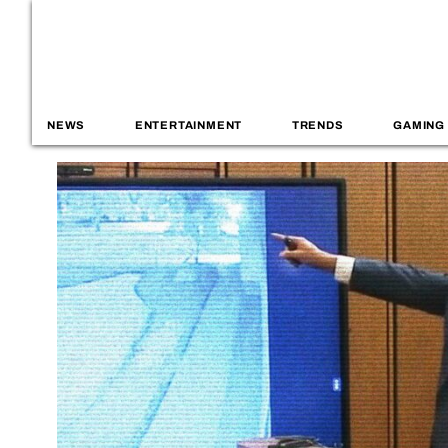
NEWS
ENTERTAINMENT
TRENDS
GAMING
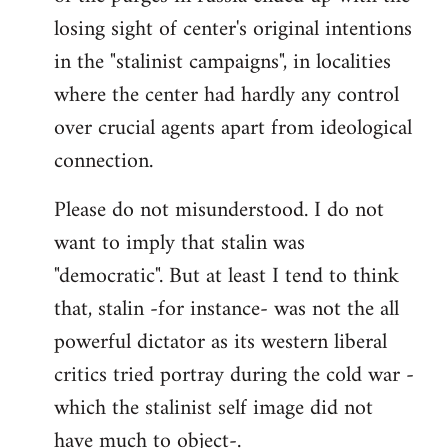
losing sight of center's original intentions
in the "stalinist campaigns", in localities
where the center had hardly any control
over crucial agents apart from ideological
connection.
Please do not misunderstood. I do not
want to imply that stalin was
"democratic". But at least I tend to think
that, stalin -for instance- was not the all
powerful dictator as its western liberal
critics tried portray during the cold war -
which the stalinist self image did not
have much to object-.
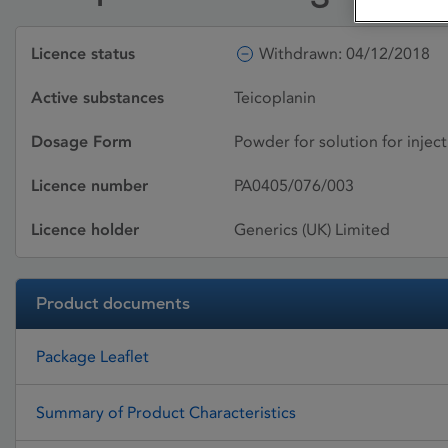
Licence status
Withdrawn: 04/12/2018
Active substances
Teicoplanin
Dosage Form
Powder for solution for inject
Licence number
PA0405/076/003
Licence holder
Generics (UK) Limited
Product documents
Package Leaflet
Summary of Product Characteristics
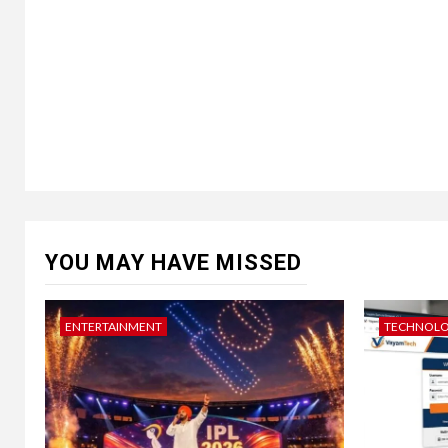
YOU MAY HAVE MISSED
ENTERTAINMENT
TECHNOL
^^^^
• **Your objective**: Everything in the data above should be set down again exactly, except the pictures.

• **Result**:
NEWS
ENTERTAINMENT
TRENDS
GAMING
losing sight of center's original intentions
in the "stalinist campaigns", in localities
where the center had hardly any control
over crucial agents apart from ideological
connection.
Please do not misunderstood. I do not
want to imply that stalin was
"democratic". But at least I tend to think
that, stalin -for instance- was not the all
powerful dictator as its western liberal
critics tried portray during the cold war -
which the stalinist self image did not
have much to object-.
Licence status
Withdrawn: 04/12/2018
Active substances
Teicoplanin
Dosage Form
Powder for solution for inject
Licence number
PA0405/076/003
Licence holder
Generics (UK) Limited
Product documents
Package Leaflet
Summary of Product Characteristics
YOU MAY HAVE MISSED
ENTERTAINMENT
TECHNOL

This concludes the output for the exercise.